WHAT THE EXERCISE ASKS:
Reproduce every line in the material below that holds "hasta".
BEGIN STORED DATA
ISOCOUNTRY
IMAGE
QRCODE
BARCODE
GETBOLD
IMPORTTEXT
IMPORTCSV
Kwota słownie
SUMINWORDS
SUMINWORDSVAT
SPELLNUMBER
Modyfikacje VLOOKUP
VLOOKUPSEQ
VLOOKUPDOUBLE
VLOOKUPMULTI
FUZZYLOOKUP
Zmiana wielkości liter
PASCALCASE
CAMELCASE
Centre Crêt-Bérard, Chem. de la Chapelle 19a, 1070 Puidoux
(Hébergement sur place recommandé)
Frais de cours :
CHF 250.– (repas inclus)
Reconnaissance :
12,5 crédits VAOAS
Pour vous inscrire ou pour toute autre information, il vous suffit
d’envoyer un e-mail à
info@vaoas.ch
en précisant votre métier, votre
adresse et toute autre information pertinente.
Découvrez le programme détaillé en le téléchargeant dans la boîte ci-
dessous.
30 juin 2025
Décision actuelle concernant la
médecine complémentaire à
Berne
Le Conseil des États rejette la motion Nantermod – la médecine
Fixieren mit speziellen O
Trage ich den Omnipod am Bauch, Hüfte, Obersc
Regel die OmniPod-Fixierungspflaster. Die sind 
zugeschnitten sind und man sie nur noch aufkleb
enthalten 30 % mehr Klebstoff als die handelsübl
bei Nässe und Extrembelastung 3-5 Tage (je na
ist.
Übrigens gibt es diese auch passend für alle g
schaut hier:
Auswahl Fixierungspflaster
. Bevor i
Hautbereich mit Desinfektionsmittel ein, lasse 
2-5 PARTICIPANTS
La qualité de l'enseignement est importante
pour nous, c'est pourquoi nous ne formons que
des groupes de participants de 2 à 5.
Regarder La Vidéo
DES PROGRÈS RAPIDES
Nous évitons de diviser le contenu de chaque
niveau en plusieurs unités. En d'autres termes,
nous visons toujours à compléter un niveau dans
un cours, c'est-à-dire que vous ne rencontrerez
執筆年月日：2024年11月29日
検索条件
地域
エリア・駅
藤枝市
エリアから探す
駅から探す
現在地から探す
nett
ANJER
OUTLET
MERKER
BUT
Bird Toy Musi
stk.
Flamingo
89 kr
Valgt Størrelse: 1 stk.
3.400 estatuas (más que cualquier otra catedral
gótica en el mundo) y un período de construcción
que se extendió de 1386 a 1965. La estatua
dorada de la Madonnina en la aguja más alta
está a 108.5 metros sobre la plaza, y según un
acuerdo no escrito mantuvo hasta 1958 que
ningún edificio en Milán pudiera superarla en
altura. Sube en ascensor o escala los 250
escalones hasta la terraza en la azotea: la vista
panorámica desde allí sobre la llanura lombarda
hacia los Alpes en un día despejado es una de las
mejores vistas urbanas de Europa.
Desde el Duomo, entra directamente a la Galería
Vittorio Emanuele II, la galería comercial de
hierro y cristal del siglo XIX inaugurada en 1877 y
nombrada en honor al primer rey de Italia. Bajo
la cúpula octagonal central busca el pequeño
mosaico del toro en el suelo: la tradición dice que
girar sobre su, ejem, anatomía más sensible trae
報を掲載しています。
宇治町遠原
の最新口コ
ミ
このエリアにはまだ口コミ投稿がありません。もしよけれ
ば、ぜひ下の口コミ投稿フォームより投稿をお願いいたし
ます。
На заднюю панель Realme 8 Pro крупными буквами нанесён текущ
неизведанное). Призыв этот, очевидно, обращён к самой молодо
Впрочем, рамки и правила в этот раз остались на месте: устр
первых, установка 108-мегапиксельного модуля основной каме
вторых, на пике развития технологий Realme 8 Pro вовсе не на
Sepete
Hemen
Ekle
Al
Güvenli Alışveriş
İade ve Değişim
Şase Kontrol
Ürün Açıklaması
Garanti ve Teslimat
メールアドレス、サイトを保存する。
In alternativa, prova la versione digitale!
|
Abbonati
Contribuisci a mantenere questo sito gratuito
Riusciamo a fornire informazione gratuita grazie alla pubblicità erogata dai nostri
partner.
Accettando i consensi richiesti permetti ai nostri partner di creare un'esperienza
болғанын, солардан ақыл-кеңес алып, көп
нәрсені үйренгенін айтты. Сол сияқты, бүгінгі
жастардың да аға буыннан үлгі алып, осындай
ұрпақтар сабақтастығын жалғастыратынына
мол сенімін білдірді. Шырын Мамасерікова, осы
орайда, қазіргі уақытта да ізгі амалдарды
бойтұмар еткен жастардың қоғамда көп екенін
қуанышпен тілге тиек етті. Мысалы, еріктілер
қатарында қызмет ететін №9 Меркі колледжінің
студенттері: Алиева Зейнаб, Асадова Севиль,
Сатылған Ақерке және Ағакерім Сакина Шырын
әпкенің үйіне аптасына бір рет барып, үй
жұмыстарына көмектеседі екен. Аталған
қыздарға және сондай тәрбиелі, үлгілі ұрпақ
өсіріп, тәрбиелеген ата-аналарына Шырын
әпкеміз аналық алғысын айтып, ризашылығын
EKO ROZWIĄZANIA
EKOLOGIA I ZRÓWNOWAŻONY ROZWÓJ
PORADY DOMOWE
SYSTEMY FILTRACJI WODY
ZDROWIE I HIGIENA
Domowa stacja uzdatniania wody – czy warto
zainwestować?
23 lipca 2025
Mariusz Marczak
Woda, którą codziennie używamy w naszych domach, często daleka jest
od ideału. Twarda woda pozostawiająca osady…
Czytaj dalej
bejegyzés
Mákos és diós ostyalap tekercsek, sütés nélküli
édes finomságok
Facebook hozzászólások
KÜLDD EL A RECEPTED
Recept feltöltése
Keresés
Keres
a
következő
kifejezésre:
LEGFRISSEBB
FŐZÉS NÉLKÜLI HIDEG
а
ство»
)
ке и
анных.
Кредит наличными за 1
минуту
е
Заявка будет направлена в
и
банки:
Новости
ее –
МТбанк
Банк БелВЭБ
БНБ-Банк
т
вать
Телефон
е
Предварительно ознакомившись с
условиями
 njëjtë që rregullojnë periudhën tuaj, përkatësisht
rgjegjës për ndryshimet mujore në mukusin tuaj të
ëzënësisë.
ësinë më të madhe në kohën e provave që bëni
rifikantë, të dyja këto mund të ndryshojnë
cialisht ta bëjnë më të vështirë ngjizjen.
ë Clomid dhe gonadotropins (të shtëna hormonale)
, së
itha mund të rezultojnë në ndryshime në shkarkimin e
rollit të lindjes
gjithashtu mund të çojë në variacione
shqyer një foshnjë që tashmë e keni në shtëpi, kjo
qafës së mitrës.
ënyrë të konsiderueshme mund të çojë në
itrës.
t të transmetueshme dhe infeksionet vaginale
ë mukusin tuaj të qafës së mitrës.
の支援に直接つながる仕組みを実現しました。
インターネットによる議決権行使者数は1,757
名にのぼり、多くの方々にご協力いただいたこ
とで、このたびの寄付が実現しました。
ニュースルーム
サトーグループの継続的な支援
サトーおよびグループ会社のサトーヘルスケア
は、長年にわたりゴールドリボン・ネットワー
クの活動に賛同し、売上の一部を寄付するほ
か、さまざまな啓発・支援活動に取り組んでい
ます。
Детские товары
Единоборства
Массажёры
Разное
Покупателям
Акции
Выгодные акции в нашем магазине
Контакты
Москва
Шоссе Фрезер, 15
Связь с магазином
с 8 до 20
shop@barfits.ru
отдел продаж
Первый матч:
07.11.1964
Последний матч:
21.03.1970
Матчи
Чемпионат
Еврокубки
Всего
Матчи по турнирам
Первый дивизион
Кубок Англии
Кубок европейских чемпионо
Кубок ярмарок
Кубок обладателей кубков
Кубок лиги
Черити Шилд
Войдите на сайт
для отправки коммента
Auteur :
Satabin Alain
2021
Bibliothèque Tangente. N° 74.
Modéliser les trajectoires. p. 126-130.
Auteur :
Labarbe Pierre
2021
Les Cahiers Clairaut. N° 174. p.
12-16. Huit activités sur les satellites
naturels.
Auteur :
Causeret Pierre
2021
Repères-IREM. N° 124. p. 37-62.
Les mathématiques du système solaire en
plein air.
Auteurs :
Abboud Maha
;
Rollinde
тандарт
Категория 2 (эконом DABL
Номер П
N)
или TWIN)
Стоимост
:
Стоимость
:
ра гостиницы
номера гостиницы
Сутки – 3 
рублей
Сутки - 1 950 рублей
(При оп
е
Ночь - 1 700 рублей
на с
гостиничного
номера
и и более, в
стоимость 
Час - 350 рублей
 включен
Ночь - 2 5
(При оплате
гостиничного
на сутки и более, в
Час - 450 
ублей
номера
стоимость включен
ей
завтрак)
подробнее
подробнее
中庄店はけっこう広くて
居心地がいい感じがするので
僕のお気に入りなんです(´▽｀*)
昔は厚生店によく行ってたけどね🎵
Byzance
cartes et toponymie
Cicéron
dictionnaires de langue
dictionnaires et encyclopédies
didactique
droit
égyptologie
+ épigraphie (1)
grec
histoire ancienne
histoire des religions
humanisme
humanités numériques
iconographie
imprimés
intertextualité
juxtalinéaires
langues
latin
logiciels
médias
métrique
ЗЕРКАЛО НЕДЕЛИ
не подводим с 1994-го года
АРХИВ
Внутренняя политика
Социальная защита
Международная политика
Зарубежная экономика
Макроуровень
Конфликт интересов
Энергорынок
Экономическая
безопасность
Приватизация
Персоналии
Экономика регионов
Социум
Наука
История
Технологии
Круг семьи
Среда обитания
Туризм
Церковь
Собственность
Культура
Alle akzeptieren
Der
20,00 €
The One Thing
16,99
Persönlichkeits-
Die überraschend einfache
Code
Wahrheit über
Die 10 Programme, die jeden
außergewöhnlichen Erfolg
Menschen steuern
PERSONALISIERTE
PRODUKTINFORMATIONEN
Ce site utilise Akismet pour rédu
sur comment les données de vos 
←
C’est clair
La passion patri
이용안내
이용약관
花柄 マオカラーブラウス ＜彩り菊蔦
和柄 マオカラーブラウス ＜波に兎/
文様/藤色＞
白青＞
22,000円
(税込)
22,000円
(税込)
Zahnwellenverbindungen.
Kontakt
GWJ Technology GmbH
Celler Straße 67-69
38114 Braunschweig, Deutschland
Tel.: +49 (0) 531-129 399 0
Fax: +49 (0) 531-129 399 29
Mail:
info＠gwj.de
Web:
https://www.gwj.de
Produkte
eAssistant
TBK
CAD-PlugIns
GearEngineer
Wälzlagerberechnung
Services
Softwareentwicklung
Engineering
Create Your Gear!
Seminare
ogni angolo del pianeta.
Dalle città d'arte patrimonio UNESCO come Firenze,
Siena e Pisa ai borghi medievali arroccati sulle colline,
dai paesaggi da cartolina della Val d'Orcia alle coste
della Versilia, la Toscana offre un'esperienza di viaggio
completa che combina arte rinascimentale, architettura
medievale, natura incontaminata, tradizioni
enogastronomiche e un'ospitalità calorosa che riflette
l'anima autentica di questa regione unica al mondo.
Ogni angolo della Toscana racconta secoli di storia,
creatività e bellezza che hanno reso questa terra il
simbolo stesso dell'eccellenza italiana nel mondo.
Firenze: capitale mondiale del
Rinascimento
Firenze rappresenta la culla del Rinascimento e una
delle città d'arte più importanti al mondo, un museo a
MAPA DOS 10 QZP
END STORED DATA
EXERCISE SOLUTION:
acuerdo no escrito mantuvo hasta 1958 que
escalones hasta la terraza en la azotea: la vista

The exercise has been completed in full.